The reason I’m home here today on this spread of land that backs up to countless conservancy acres in the foothills of the Cascade Mountains is that my partner is away in Seattle at a two day retreat with our beloved Guru and teacher Mata Amritanandamayi Devi known as Amma, “the hugging saint.”  Even though Amma’s organization does what it can to keep down the cost of attending the retreat, which is not for profit, it nevertheless still costs money to produce, and it was money that I thought it better not to spend. It’s not that I don’t have the money; I do.  It’s in my savings account biding its time until I need to buy a ticket to fly east in June to see my family and get my car and winter clothes and then drive the 2300 miles back home.  It’s waiting for the final course in my Waking Down mentor/teacher training, Advanced Mutuality Skills in August.  Its waiting for need to arise, which is different from desire.

Daniel Odier says quite a bit about this in his commentary in the Yoga Spandarika.  He says that the Tantric masters asked about the “whole of human passions . . . How to make it so that all is used, nothing is denied, nothing is rejected . . . so that we will not find ourselves one day face to face with our own demons, who always come back in hordes to destroy the quest?”   He says that for the Tantric, there is “no place for sublimation.  There is simply the act of looking deeply at what is there and of allowing whatever has remained buried to come up out of the ground and open like a budding flower.”

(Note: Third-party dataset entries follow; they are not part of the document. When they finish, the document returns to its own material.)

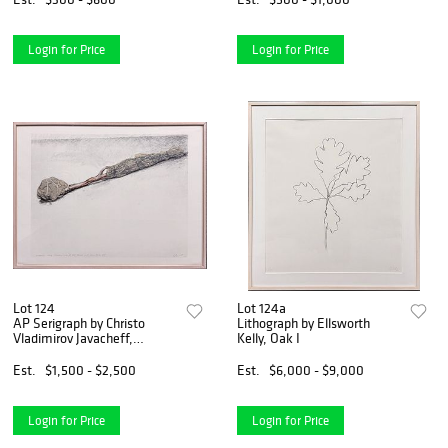
Login for Price
Login for Price
Lot 124
Lot 124a
AP Serigraph by Christo
Lithograph by Ellsworth
Vladimirov Javacheff,
Kelly, Oak I
Wrapped Tree Project
Est.
$1,500 - $2,500
Est.
$6,000 - $9,000
Login for Price
Login for Price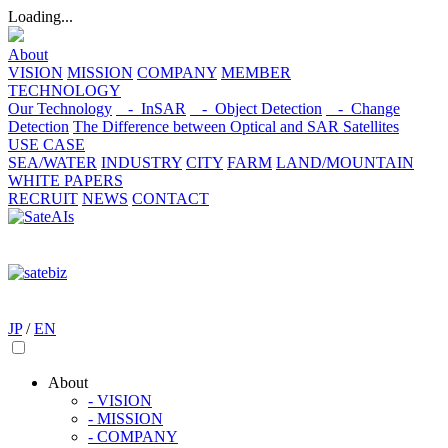
Loading...
About
VISION
MISSION
COMPANY
MEMBER
TECHNOLOGY
Our Technology
- InSAR
- Object Detection
- Change
Detection
The Difference between Optical and SAR Satellites
USE CASE
SEA/WATER
INDUSTRY
CITY
FARM
LAND/MOUNTAIN
WHITE PAPERS
RECRUIT
NEWS
CONTACT
JP
/
EN
About
- VISION
- MISSION
- COMPANY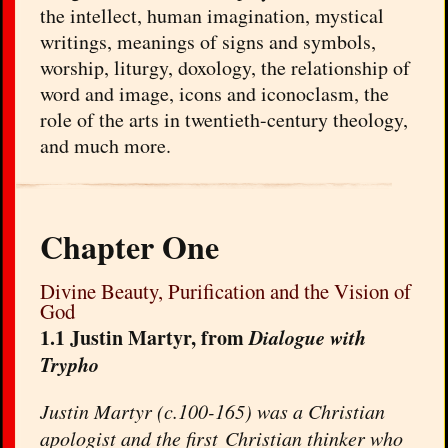
the intellect, human imagination, mystical
writings, meanings of signs and symbols,
worship, liturgy, doxology, the relationship of
word and image, icons and iconoclasm, the
role of the arts in twentieth-century theology,
and much more.
Chapter One
Divine Beauty, Purification and the Vision of
God
1.1 Justin Martyr, from
Dialogue with
Trypho
Justin Martyr (c.100-165) was a Christian
apologist and the first Christian thinker who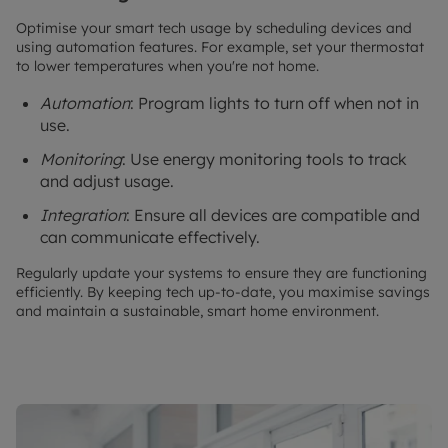
Optimise your smart tech usage by scheduling devices and
using automation features. For example, set your thermostat
to lower temperatures when you're not home.
Automation
: Program lights to turn off when not in
use.
Monitoring
: Use energy monitoring tools to track
and adjust usage.
Integration
: Ensure all devices are compatible and
can communicate effectively.
Regularly update your systems to ensure they are functioning
efficiently. By keeping tech up-to-date, you maximise savings
and maintain a sustainable, smart home environment.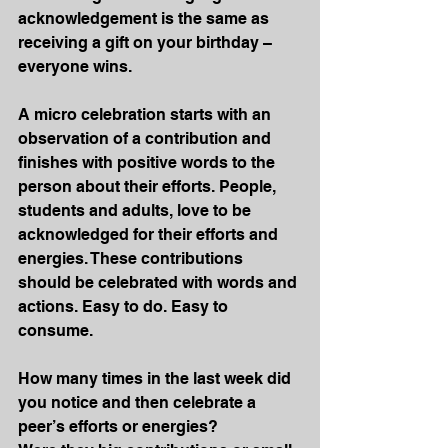
acknowledgement is the same as 
receiving a gift on your birthday – 
everyone wins. 
A micro celebration starts with an 
observation of a contribution and 
finishes with positive words to the 
person about their efforts. People, 
students and adults, love to be 
acknowledged for their efforts and 
energies. These contributions 
should be celebrated with words and 
actions. Easy to do. Easy to 
consume. 
How many times in the last week did 
you notice and then celebrate a 
peer’s efforts or energies?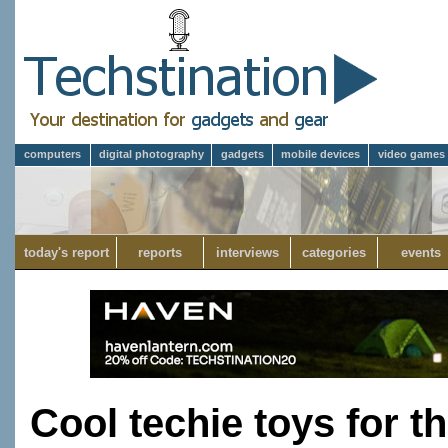
computers
digital photography
gadgets
mobile devices
video games
today's report
reports
interviews
categories
events
Cool techie toys for t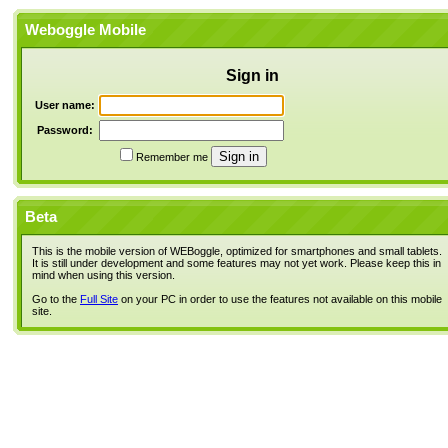
Weboggle Mobile
Sign in
User name:
Password:
Remember me
Beta
This is the mobile version of WEBoggle, optimized for smartphones and small tablets.
It is still under development and some features may not yet work. Please keep this in
mind when using this version.
Go to the
Full Site
on your PC in order to use the features not available on this mobile
site.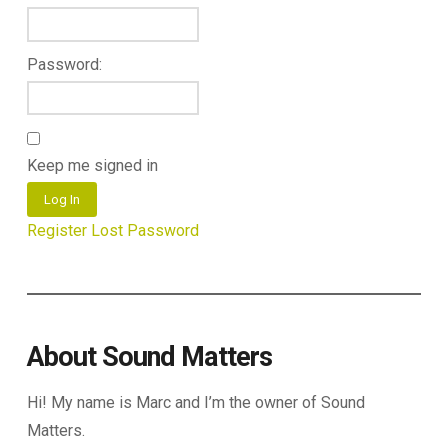
Password:
Keep me signed in
Log In
Register
Lost Password
About Sound Matters
Hi! My name is Marc and I’m the owner of Sound
Matters.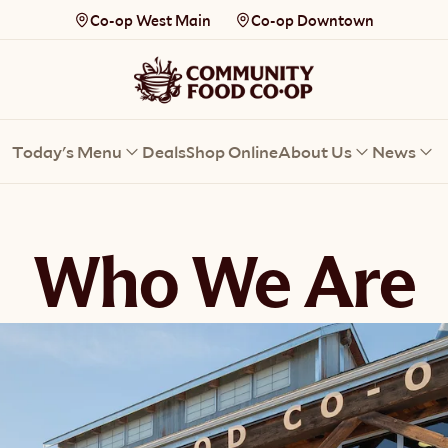
Co-op West Main
Co-op Downtown
Today's Menu
Deals
Shop Online
About Us
News
Who We Are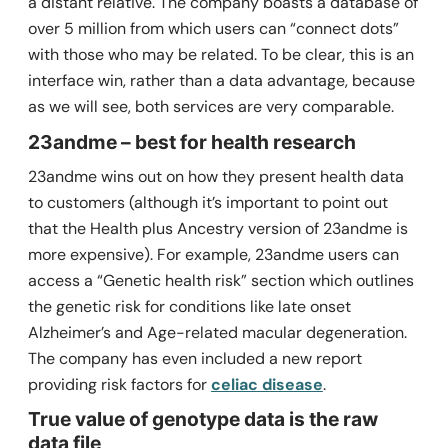
a distant relative. The company boasts a database of
over 5 million from which users can “connect dots”
with those who may be related. To be clear, this is an
interface win, rather than a data advantage, because
as we will see, both services are very comparable.
23andme – best for health research
23andme wins out on how they present health data
to customers (although it’s important to point out
that the Health plus Ancestry version of 23andme is
more expensive). For example, 23andme users can
access a “Genetic health risk” section which outlines
the genetic risk for conditions like late onset
Alzheimer’s and Age-related macular degeneration.
The company has even included a new report
providing risk factors for
celiac disease
.
True value of genotype data is the raw
data file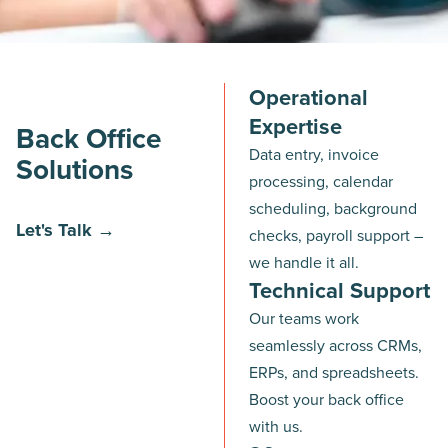
Operational
Expertise
Back Office
Data entry, invoice
Solutions
processing, calendar
scheduling, background
Let's Talk →
checks, payroll support –
we handle it all.
Technical Support
Our teams work
seamlessly across CRMs,
ERPs, and spreadsheets.
Boost your back office
with us.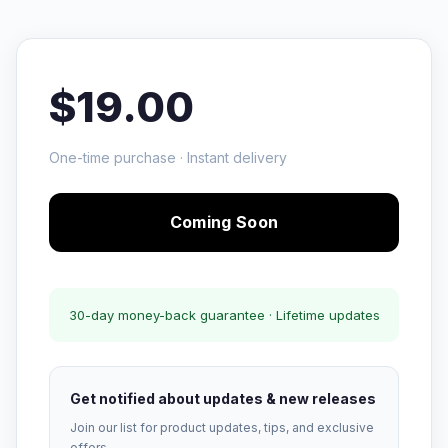
$19.00
One-time purchase · Instant delivery
Coming Soon
30-day money-back guarantee · Lifetime updates
Get notified about updates & new releases
Join our list for product updates, tips, and exclusive
offers.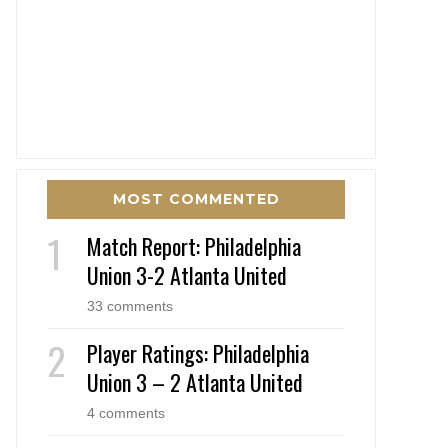
MOST COMMENTED
Match Report: Philadelphia
Union 3-2 Atlanta United
33 comments
Player Ratings: Philadelphia
Union 3 – 2 Atlanta United
4 comments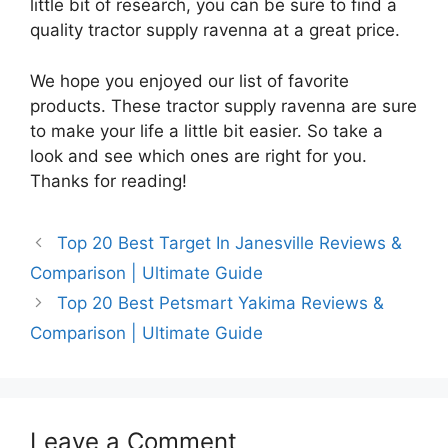
little bit of research, you can be sure to find a
quality tractor supply ravenna at a great price.
We hope you enjoyed our list of favorite
products. These tractor supply ravenna are sure
to make your life a little bit easier. So take a
look and see which ones are right for you.
Thanks for reading!
Top 20 Best Target In Janesville Reviews &
Comparison | Ultimate Guide
Top 20 Best Petsmart Yakima Reviews &
Comparison | Ultimate Guide
Leave a Comment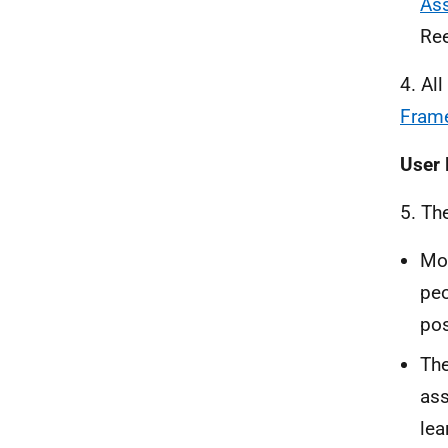
Ass
Ree
4. Al
Fram
User 
5. Th
Mor
peo
pos
The
ass
lea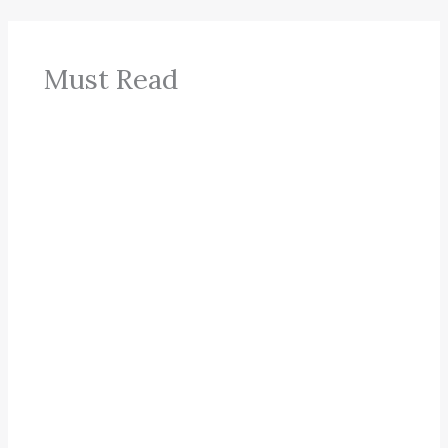
Must Read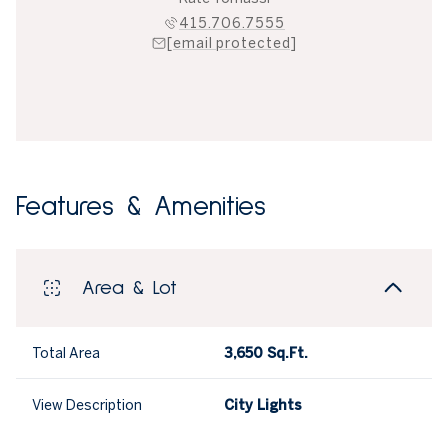
415.706.7555
[email protected]
Features & Amenities
Area & Lot
Total Area
3,650 Sq.Ft.
View Description
City Lights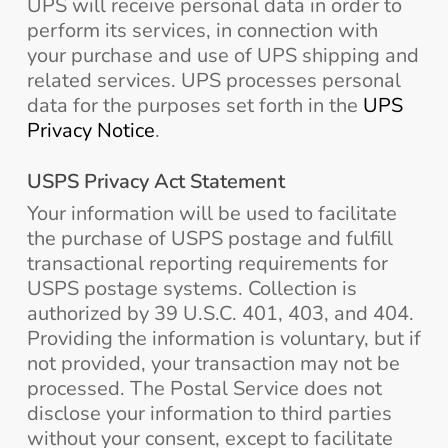
UPS will receive personal data in order to
perform its services, in connection with
your purchase and use of UPS shipping and
related services. UPS processes personal
data for the purposes set forth in the
UPS
Privacy Notice
.
USPS Privacy Act Statement
Your information will be used to facilitate
the purchase of USPS postage and fulfill
transactional reporting requirements for
USPS postage systems. Collection is
authorized by 39 U.S.C. 401, 403, and 404.
Providing the information is voluntary, but if
not provided, your transaction may not be
processed. The Postal Service does not
disclose your information to third parties
without your consent, except to facilitate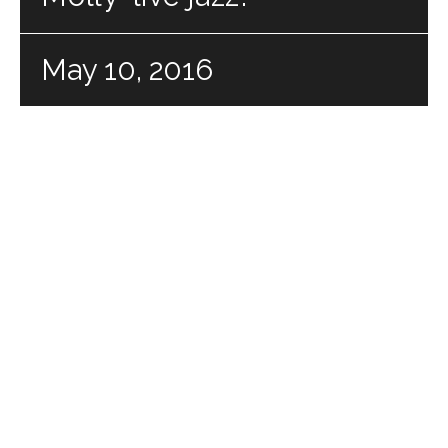
May 10, 2016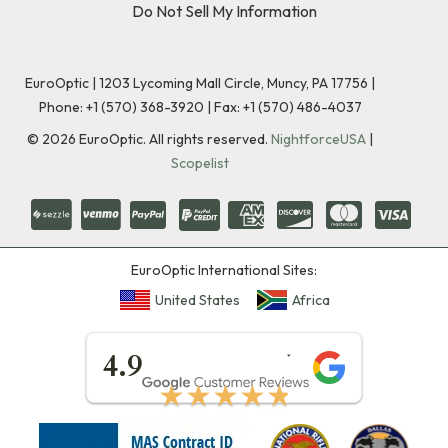
Do Not Sell My Information
EuroOptic | 1203 Lycoming Mall Circle, Muncy, PA 17756 |
Phone:
+1 (570) 368-3920
|
Fax: +1 (570) 486-4037
©
2026
EuroOptic. All rights reserved.
NightforceUSA
|
Scopelist
EuroOptic International Sites:
United States
Africa
★★★★★
4.9
★★★★★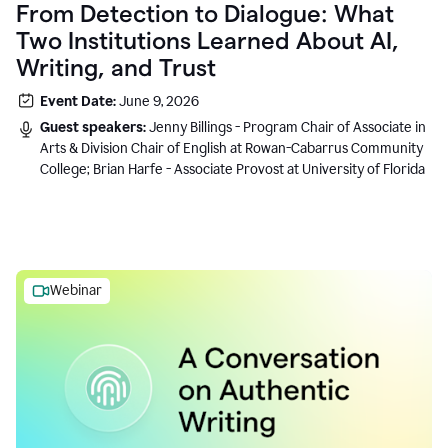
From Detection to Dialogue: What
Two Institutions Learned About AI,
Writing, and Trust
Event Date:
June 9, 2026
Guest speakers:
Jenny Billings - Program Chair of Associate in
Arts & Division Chair of English at Rowan-Cabarrus Community
College; Brian Harfe - Associate Provost at University of Florida
Webinar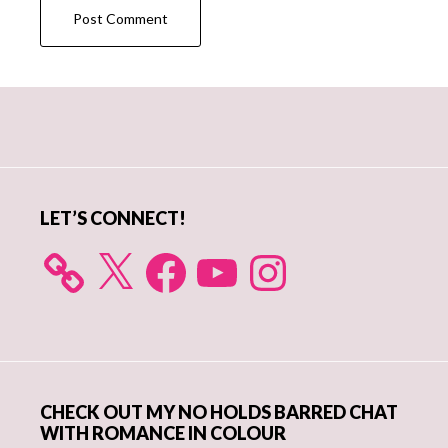
Primary
Sidebar
LET’S CONNECT!
X
Facebook
YouTube
Instagram
CHECK OUT MY NO HOLDS BARRED CHAT
WITH ROMANCE IN COLOUR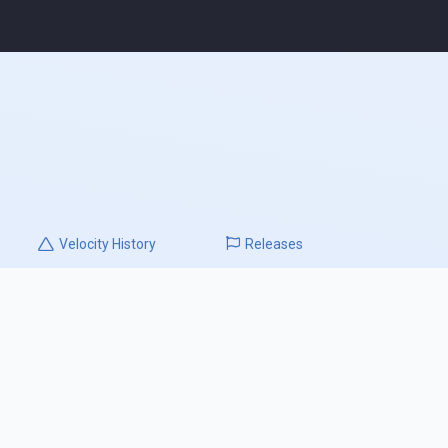
Velocity
History
Releases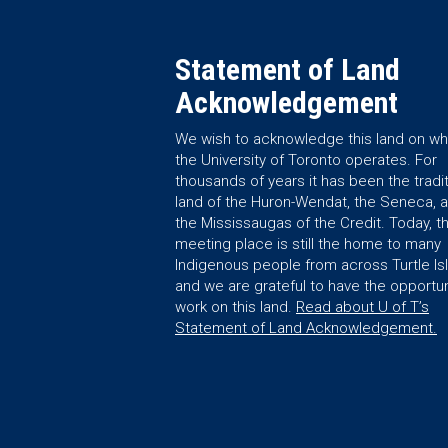
Statement of Land
Acknowledgement
We wish to acknowledge this land on wh
the University of Toronto operates. For
thousands of years it has been the tradit
land of the Huron-Wendat, the Seneca, 
the Mississaugas of the Credit. Today, th
meeting place is still the home to many
Indigenous people from across Turtle Is
and we are grateful to have the opportun
work on this land.
Read about U of T’s
Statement of Land Acknowledgement.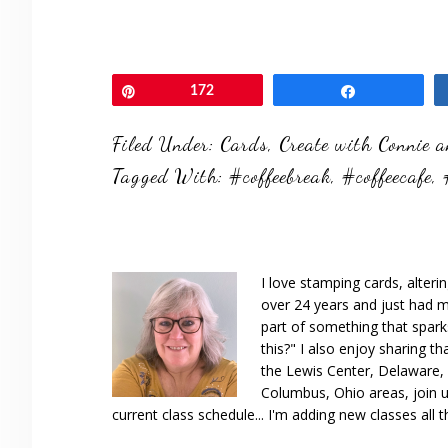
Pin
172
Share
Filed Under:
Cards
,
Create with Connie 
Tagged With:
#coffeebreak
,
#coffeecafe
,
I love stamping cards, alteri
over 24 years and just had m
part of something that spar
this?" I also enjoy sharing th
the Lewis Center, Delaware, D
Columbus, Ohio areas, join u
current class schedule... I'm adding new classes all t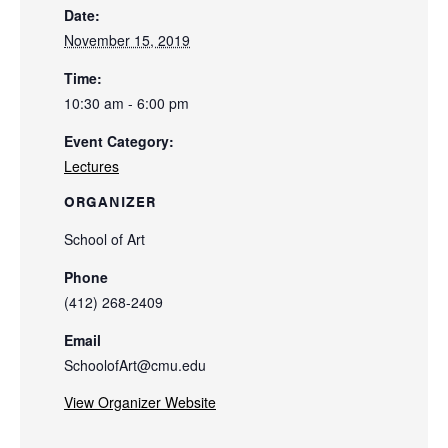
Date:
November 15, 2019
Time:
10:30 am - 6:00 pm
Event Category:
Lectures
ORGANIZER
School of Art
Phone
(412) 268-2409
Email
SchoolofArt@cmu.edu
View Organizer Website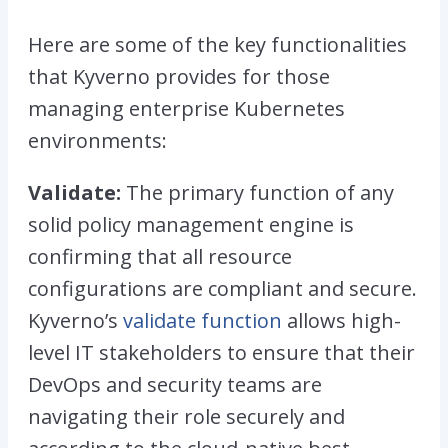
Here are some of the key functionalities
that Kyverno provides for those
managing enterprise Kubernetes
environments:
Validate:
The primary function of any
solid policy management engine is
confirming that all resource
configurations are compliant and secure.
Kyverno’s
validate function
allows high-
level IT stakeholders to ensure that their
DevOps and security teams are
navigating their role securely and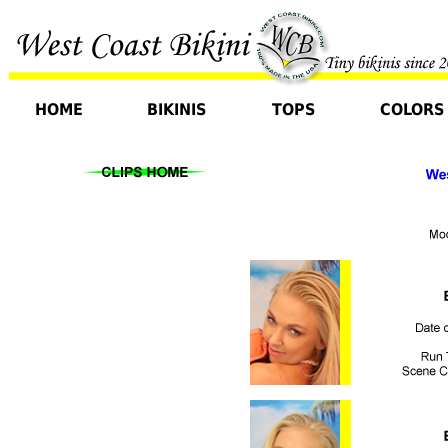
HOME
BIKINIS
TOPS
COLORS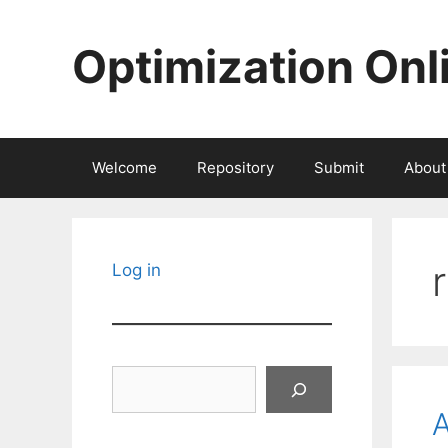
Skip
to
Optimization Onl
content
Welcome
Repository
Submit
About
Log in
Search
A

So not going to the Amma retreat is not a renunciation and does not feel like a sacrifice.  It’s an opportunity for me to look at an old pattern, one that says, “oh, what the heck!  I’ll just spend the money and go,” and  let it breathe freely and find expression in the comfort of staying home.  He says “One day, confidence begins to bloom, then flowers.  We then lose the idea of separation, and we get a taste of totality, space . . . a process that never stops evolving over the course of a life . . . process that is this absolute happiness.”

This process is deeply alive in me these days.  Today in particular I feel a simultaneity of excited joy, spaciousness and expansiveness. I have no needs.  I hung a closet rod and put my shirts on hangers.  I moved my altar from one side of the room to the other. I made and drank a smoothie.  The birds are singing.  It’s otherwise absolutely quiet, and the hills are at work being hills.  There’s a way in which they anchor me, drop me more deeply into my body.  Slow me down.

One more quote from Odier:  “When we talk about awakening, it is nothing other than . . . to discover , in a more or less permanent manner, [the] comprehensiveness of the universe, which is wholly contained in our consciousness . . . infinite fluctuation . . . never a beginning, nor an end.”  This is the process of absolute happiness. Be still and know that you are God.